An actress, writer, director and producer, she has recently teamed up with Catherine Morshead, whose directorial credits include episodes of Downton Abbey and Doctor Who.
Their goal, explains Jo, is to make a feature-length retelling of Deirdre of the Sorrows — a tale drawn from Irish folklore but set in the Seventies in this version.
Jo has lived in Henley for 15 years but has close family in Ireland, including her mum, brother and sister.
In order to make Deirdre of the Sorrows a reality, she and Catherine decided to make a short film along the same lines, with the title shortened to Deirdre.
Says Jo: “We’ve made the short. It’s a teaser [for the feature-length version] but also the short film is a product in itself.
“You normally start with a short film and develop it into a feature, but I ended up writing a feature and going backwards and making a short.
“For film investors, and things like that, I just thought I needed something that would show the quality and style of the film I’m trying to sell. And that’s what short films do.”
Deirdre’s production schedule, which included a location shoot in Ireland back in June, meant there wasn’t quite enough time for it to be shown at last month’s fringe and film festival.
However, the trailer is expected to be ready in a fortnight’s time, when it will be available to view on Jo’s website.
She said: “What I’ll do is I’ll release Deirdre on to the short film market. So the big one’s obviously Cannes, which is in May, but you need to submit it a good while before then.
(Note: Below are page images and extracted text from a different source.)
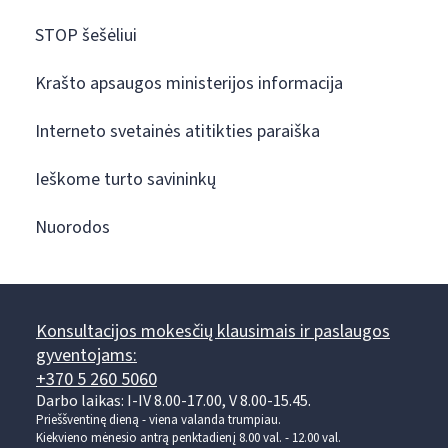
STOP šešėliui
Krašto apsaugos ministerijos informacija
Interneto svetainės atitikties paraiška
Ieškome turto savininkų
Nuorodos
Konsultacijos mokesčių klausimais ir paslaugos
gyventojams:
+370 5 260 5060
Darbo laikas: I-IV 8.00-17.00, V 8.00-15.45.
Prieššventinę dieną - viena valanda trumpiau.
Kiekvieno mėnesio antrą penktadienį 8.00 val. - 12.00 val.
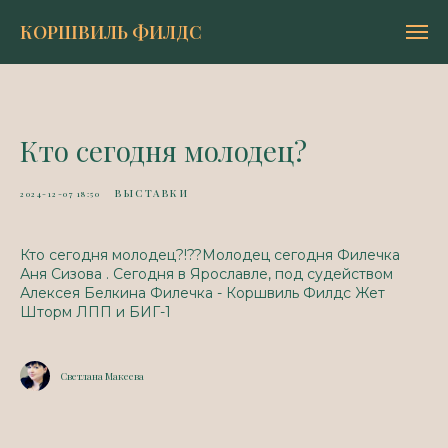
КОРШВИЛЬ ФИЛДС
Кто сегодня молодец?
ВЫСТАВКИ
2024-12-07 18:50
Кто сегодня молодец?!??Молодец сегодня Филечка
Аня Сизова . Сегодня в Ярославле, под судейством
Алексея Белкина Филечка - Коршвиль Филдс Жет
Шторм ЛПП и БИГ-1
Светлана Макеева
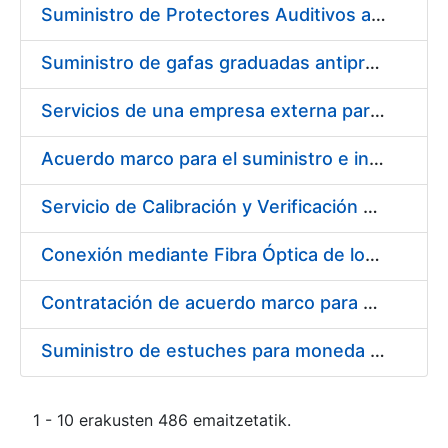
Suministro de Protectores Auditivos a medida para las personas trabajadoras de los Centros de Trabajo de Madrid y Burgos
Suministro de gafas graduadas antiproyecciones para los trabajadores de la FNMT-RCM en los centros de trabajo de Madrid y Burgos
Servicios de una empresa externa para el asesoramiento y resolución de los recursos de alzada que se presentan relacionados con procesos de selección para la FNMT-RCM
Acuerdo marco para el suministro e instalación de persianas, estores y otros complementos
Servicio de Calibración y Verificación Externa de los Equipos de Medición del Servicio de Prevención de la FNMT-RCM
Conexión mediante Fibra Óptica de los Centros de Proceso de Datos (CPDs) de las sedes de la FNMT-RCM de Burgos y Madrid
Contratación de acuerdo marco para el Suministro de Material de Electricidad para la Fábrica Nacional de Moneda y Timbre-Real Casa de la Moneda en su centro de trabajo de Burgos
Suministro de estuches para moneda de 30 €
1 - 10 erakusten 486 emaitzetatik.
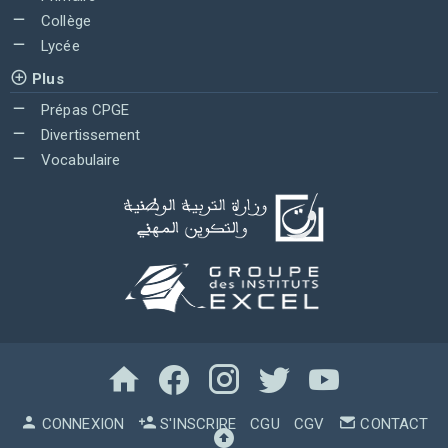
Collège
Lycée
Plus
Prépas CPGE
Divertissement
Vocabulaire
CONNEXION
S'INSCRIRE
CGU
CGV
CONTACT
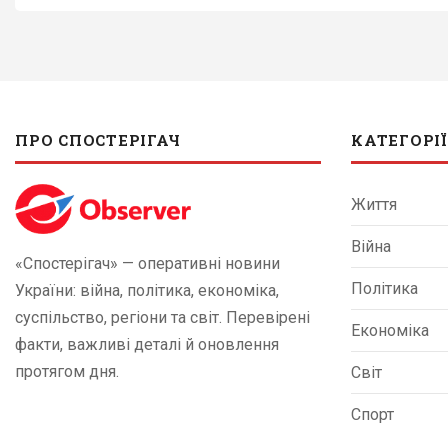
ПРО СПОСТЕРІГАЧ
КАТЕГОРІЇ
Життя
Війна
«Спостерігач» — оперативні новини
Політика
України: війна, політика, економіка,
суспільство, регіони та світ. Перевірені
Економіка
факти, важливі деталі й оновлення
протягом дня.
Світ
Спорт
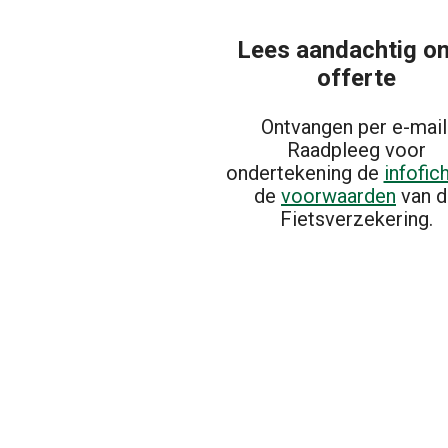
Lees aandachtig o
offerte
Ontvangen per e-mail
Raadpleeg voor
ondertekening de
infofic
de
voorwaarden
van d
Fietsverzekering.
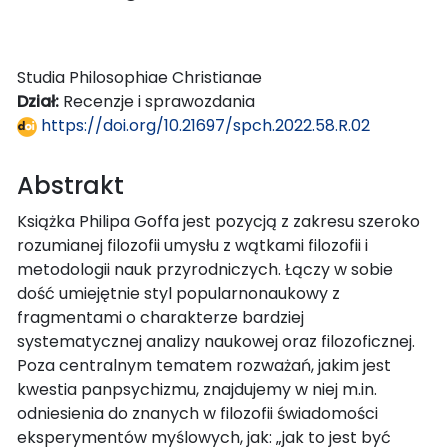
Studia Philosophiae Christianae
Dział:
Recenzje i sprawozdania
https://doi.org/10.21697/spch.2022.58.R.02
Abstrakt
Książka Philipa Goffa jest pozycją z zakresu szeroko
rozumianej filozofii umysłu z wątkami filozofii i
metodologii nauk przyrodniczych. Łączy w sobie
dość umiejętnie styl popularnonaukowy z
fragmentami o charakterze bardziej
systematycznej analizy naukowej oraz filozoficznej.
Poza centralnym tematem rozważań, jakim jest
kwestia panpsychizmu, znajdujemy w niej m.in.
odniesienia do znanych w filozofii świadomości
eksperymentów myślowych, jak: „jak to jest być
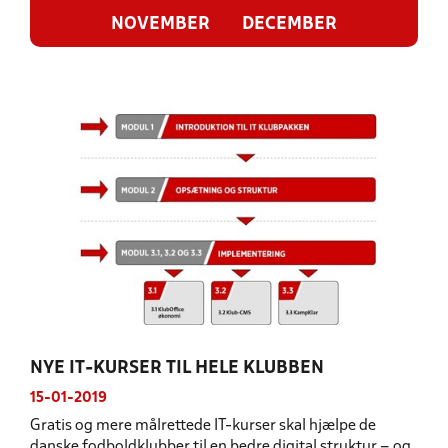
NOVEMBER
DECEMBER
NYE IT-KURSER TIL HELE KLUBBEN
15-01-2019
Gratis og mere målrettede IT-kurser skal hjælpe de
danske fodboldklubber til en bedre digital struktur – og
Then I’ll submit it to an Irish film festival and
some American film festivals as well.”
Having written the screenplay and scouted the locations, Jo is planning to direct the feature, with Catherine Morshead on board as an executive producer and co-producer.
“One of the reasons I shot Deirdre the short first is that although I know Ireland and I’ve got family there, I’ve not worked there on this side of the camera.
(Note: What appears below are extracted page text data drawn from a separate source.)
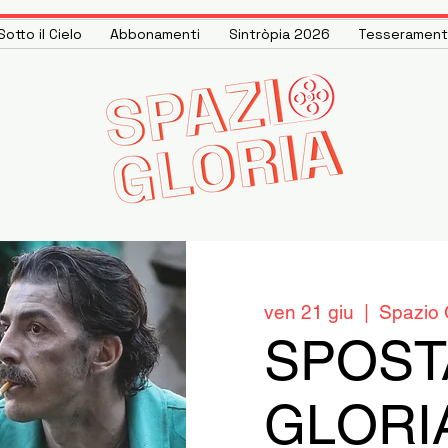
otto il Cielo
Abbonamenti
Sintròpia 2026
Tesseramen
ven 21 giu
  |  
Spazio 
SPOST
GLORIA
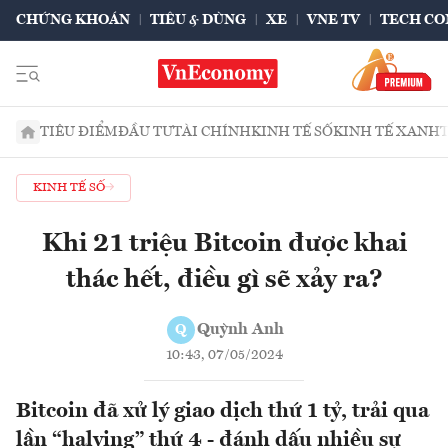
CHỨNG KHOÁN
TIÊU & DÙNG
XE
VNE TV
TECH CO
TIÊU ĐIỂM
ĐẦU TƯ
TÀI CHÍNH
KINH TẾ SỐ
KINH TẾ XANH
KINH TẾ SỐ
Khi 21 triệu Bitcoin được khai
thác hết, điều gì sẽ xảy ra?
Quỳnh Anh
Q
10:43, 07/05/2024
Bitcoin đã xử lý giao dịch thứ 1 tỷ, trải qua
lần “halving” thứ 4 - đánh dấu nhiều sự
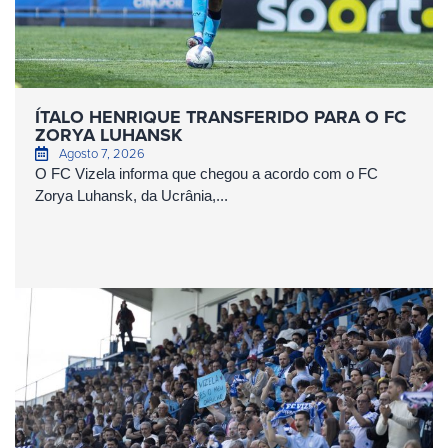
ÍTALO HENRIQUE TRANSFERIDO PARA O FC
ZORYA LUHANSK
Agosto 7, 2026
O FC Vizela informa que chegou a acordo com o FC
Zorya Luhansk, da Ucrânia,...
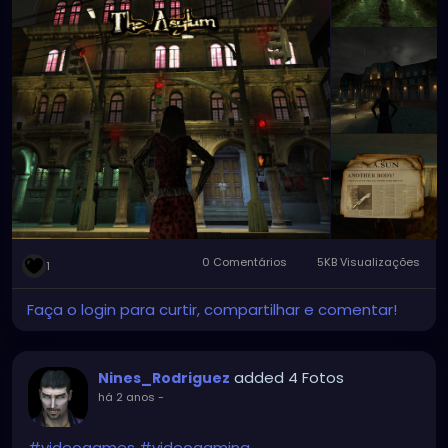
0 Comentários
5KB Visualizações
1
Faça o login para curtir, compartilhar e comentar!
added 4 Fotos
Nines_Rodriguez
há 2 anos
-
#videogames
#videogaming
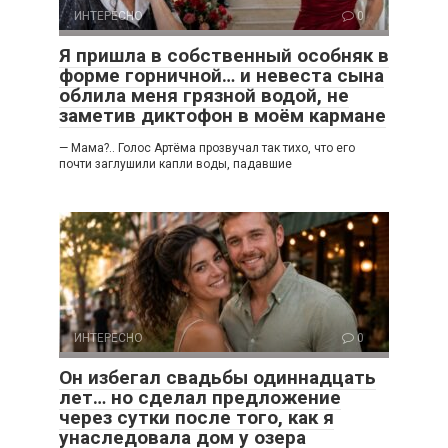
ИНТЕРЕСНО
0
Я пришла в собственный особняк в
форме горничной… и невеста сына
облила меня грязной водой, не
заметив диктофон в моём кармане
— Мама?.. Голос Артёма прозвучал так тихо, что его
почти заглушили капли воды, падавшие
ИНТЕРЕСНО
0
Он избегал свадьбы одиннадцать
лет… но сделал предложение
через сутки после того, как я
унаследовала дом у озера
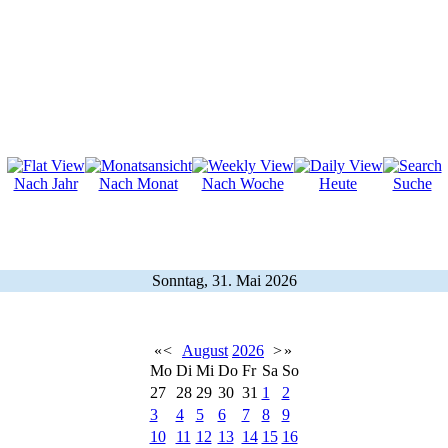
Nach Jahr
Nach Monat
Nach Woche
Heute
Suche
Sonntag, 31. Mai 2026
«
<
August
2026
>
»
Mo
Di
Mi
Do
Fr
Sa
So
27
28
29
30
31
1
2
3
4
5
6
7
8
9
10
11
12
13
14
15
16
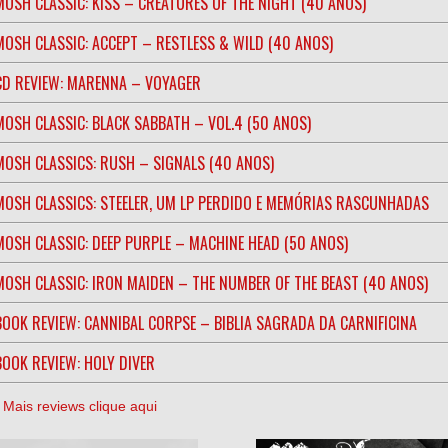
MOSH CLASSIC: KISS – CREATURES OF THE NIGHT (40 ANOS)
MOSH CLASSIC: ACCEPT – RESTLESS & WILD (40 ANOS)
CD REVIEW: MARENNA – VOYAGER
MOSH CLASSIC: BLACK SABBATH – VOL.4 (50 ANOS)
MOSH CLASSICS: RUSH – SIGNALS (40 ANOS)
MOSH CLASSICS: STEELER, UM LP PERDIDO E MEMÓRIAS RASCUNHADAS
MOSH CLASSIC: DEEP PURPLE – MACHINE HEAD (50 ANOS)
MOSH CLASSIC: IRON MAIDEN – THE NUMBER OF THE BEAST (40 ANOS)
BOOK REVIEW: CANNIBAL CORPSE – BIBLIA SAGRADA DA CARNIFICINA
BOOK REVIEW: HOLY DIVER
] Mais reviews clique aqui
“I’ve worked there as an actress but I haven’t worked behind the camera — and I thought it’s a really good thing for me to do, to go over there with a small crew from the UK, just to see how filming goes on somewhere else.
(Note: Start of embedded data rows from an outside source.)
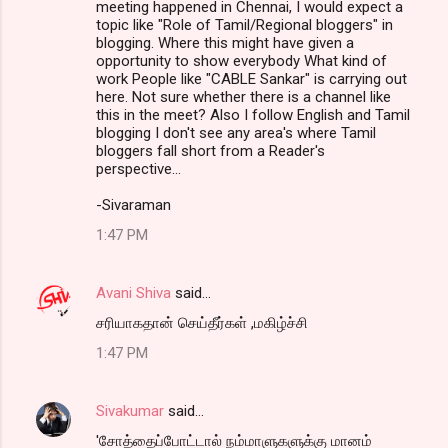
meeting happened in Chennai, I would expect a
topic like "Role of Tamil/Regional bloggers" in
blogging. Where this might have given a
opportunity to show everybody What kind of
work People like "CABLE Sankar" is carrying out
here. Not sure whether there is a channel like
this in the meet? Also I follow English and Tamil
blogging I don't see any area's where Tamil
bloggers fall short from a Reader's
perspective...
-Sivaraman
1:47 PM
Avani Shiva
said…
சரியாகதான் செய்தீர்கள் ,மகிழ்ச்சி
1:47 PM
Sivakumar
said…
'சோத்தைப்போட்டால் நம்மாளுகளுக்கு மானம்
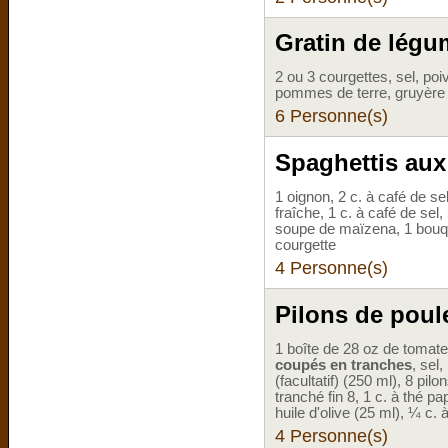
Gratin de lég
2 ou 3 courgettes, sel, poi
pommes de terre, gruyère râ
6 Personne(s)
Spaghettis aux
1 oignon, 2 c. à café de se
fraîche, 1 c. à café de se
soupe de maïzena, 1 bouque
courgette
4 Personne(s)
Pilons de poul
1 boîte de 28 oz de tomat
coupés en tranches
, sel
(facultatif) (250 ml), 8 pil
tranché fin 8, 1 c. à thé pa
huile d'olive (25 ml), ¼ c.
4 Personne(s)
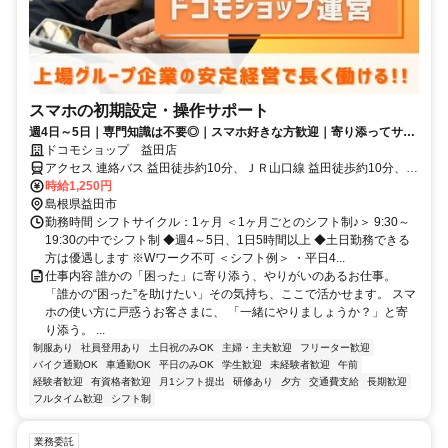
スマホの初期設定・操作サポート
週4日～5日｜専門知識は不要◎｜スマホ好きな方歓迎｜寄り添ってサポ
ートするお仕事！
ドコモショップ 益田店
アクセス 連絡バス 益田徒歩約10分、ＪＲ山口線 益田徒歩約10分、Ｊ
Ｒ山陰本線 益田徒歩約10分
時給1,250円
島根県益田市
勤務時間 シフトサイクル：1ヶ月 ＜1ヶ月ごとのシフト制♪＞ 9:30～
19:30の中でシフト制 ◆週4～5日、1日5時間以上 ◆土日勤務できる
方は優遇します ※Wワーク不可 ＜シフト例＞ ・平日4...
仕事内容 誰かの「困った」に寄り添う、やりがいのあるお仕事。
「誰かの“困った”を助けたい」その気持ち、ここで活かせます。 スマ
ホの使い方に戸惑うお客さまに、 「一緒にやりましょうか？」と寄
り添う。 ...
制服あり
社員登用あり
土日祝のみOK
主婦・主夫歓迎
フリーター歓迎
バイク通勤OK
車通勤OK
平日のみOK
学生歓迎
未経験者歓迎
午前
経験者歓迎
有資格者歓迎
月1シフト提出
研修あり
夕方
交通費支給
長期歓迎
フルタイム歓迎
シフト制
業務委託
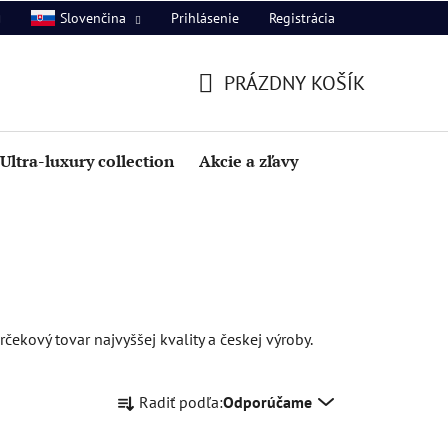
Prihlásenie
Registrácia
Slovenčina
PRÁZDNY KOŠÍK
NÁKUPNÝ
KOŠÍK
Ultra-luxury collection
Akcie a zľavy
ekový tovar najvyššej kvality a českej výroby.
R
Radiť podľa:
Odporúčame
a
d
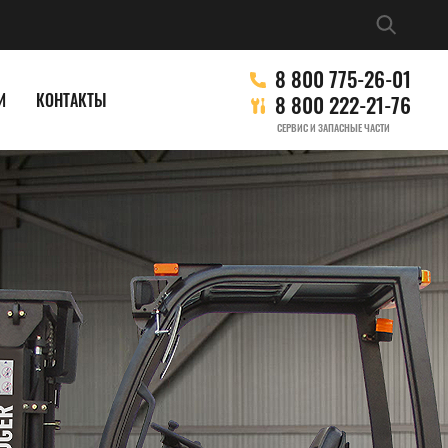
8 800 775-26-01
И
КОНТАКТЫ
8 800 222-21-76
СЕРВИС И ЗАПАСНЫЕ ЧАСТИ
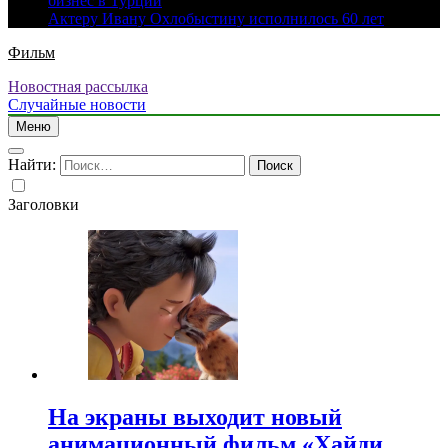
бизнес в Турции
Актеру Ивану Охлобыстину исполнилось 60 лет
Фильм
Новостная рассылка
Случайные новости
Меню
Найти:
Заголовки
На экраны выходит новый
анимационный фильм «Хайди.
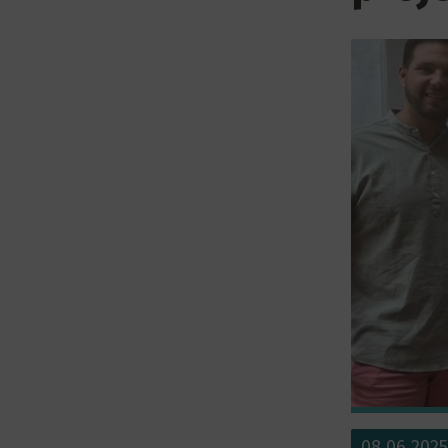
08.06.2025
“We literally had four days to make the short film, because the lead actress is in a TV soap in Ireland, and she had to go back off…
“That’s just what the short film industry is like. It’s complete mayhem, really, in a lot of ways.
“And so going over there, finding the right locations, acting, and we’ve got four days to make this film, and then we get to now, the edit, and it’s like, ah, have we got that shot, is it there?
“You know, making sure you’ve got everything you need. You don’t have any kind of safety net.”
Now you’ve had a chance to review the footage, did you get everything you wanted?
“No, actually. We had to go back to Ireland to do some green screen footage, which was basically the lead actress — stick her in front of the green screen, looking this way, that way, over this way.
“Just because now we’re in the edit, as a director I’m looking for slightly different things, and if you haven’t got the actress acting in the way that you want you can’t use that idea, or can’t use that shot, so let’s go and do those bits…”
Deirdre is billed as an Irish Romeo and Juliet story. Did it add to the challenge to give it a period setting?
“Absolutely. I keep questioning it, actually, because if we’d just shot it as a contemporary film I wouldn’t need to worry about such a big budget. The period bit adds costs, basically, more than anything.
“But the way the story is told, I don’t think people would buy all of it if it was set now. I don’t think the struggles these characters go through would really be believable now, so it’s better
that it’s set slightly distant from now.”
As an independent filmmaker, Jo was recently chosen to take part in Creative England’s talent programme, which runs until December.
“They’ve selected a group of British directors, writers and producers and kind of put us all together and given us the opportunity to discuss potential film ideas, funding, and to become part of the British film industry network, and things like that. So that’s also generating, hopefully, various opportunities for me as a filmmaker that way.”
In fact, Jo confirmed this week that she has been offered a film to direct next year — a police drama that will be shot in Rye, East Sussex. She has also been invited to speak at the Richard Harris International Film Festival in Limerick later this month.
“For me as an independent filmmakers, I’m lucky — I get to be at the start of my film project because I’ve written it. I generally have an idea of how I want to visualise it, and then I get to work with the editor at the end.
“And what normally happens is an editor goes through all the footage and chooses all the bits they can work with and cuts a rough cut together. Then the director comes in and sits down and it’s like, ‘Well, that doesn’t tell the story’ or ‘That’s not the emotion I was looking for there….’ Then you have to go back through all the footage and find the bits that you want.”